Task objective:
For each entry below, write an exact copy and leave out the images.

--- START ---

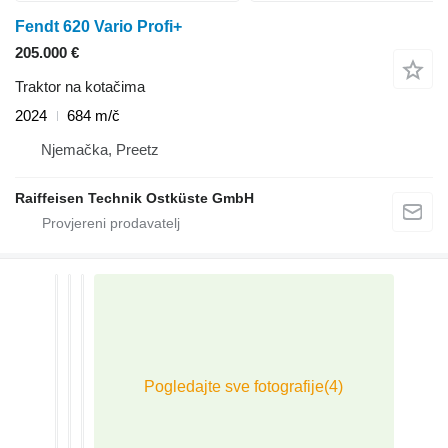
Fendt 620 Vario Profi+
205.000 €
Traktor na kotačima
2024
684 m/č
Njemačka, Preetz
Raiffeisen Technik Ostküste GmbH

--- END ---

Task response:
Fendt 620 Vario Profi+
205.000 €
Traktor na kotačima
2024
684 m/č
Njemačka, Preetz
Raiffeisen Technik Ostküste GmbH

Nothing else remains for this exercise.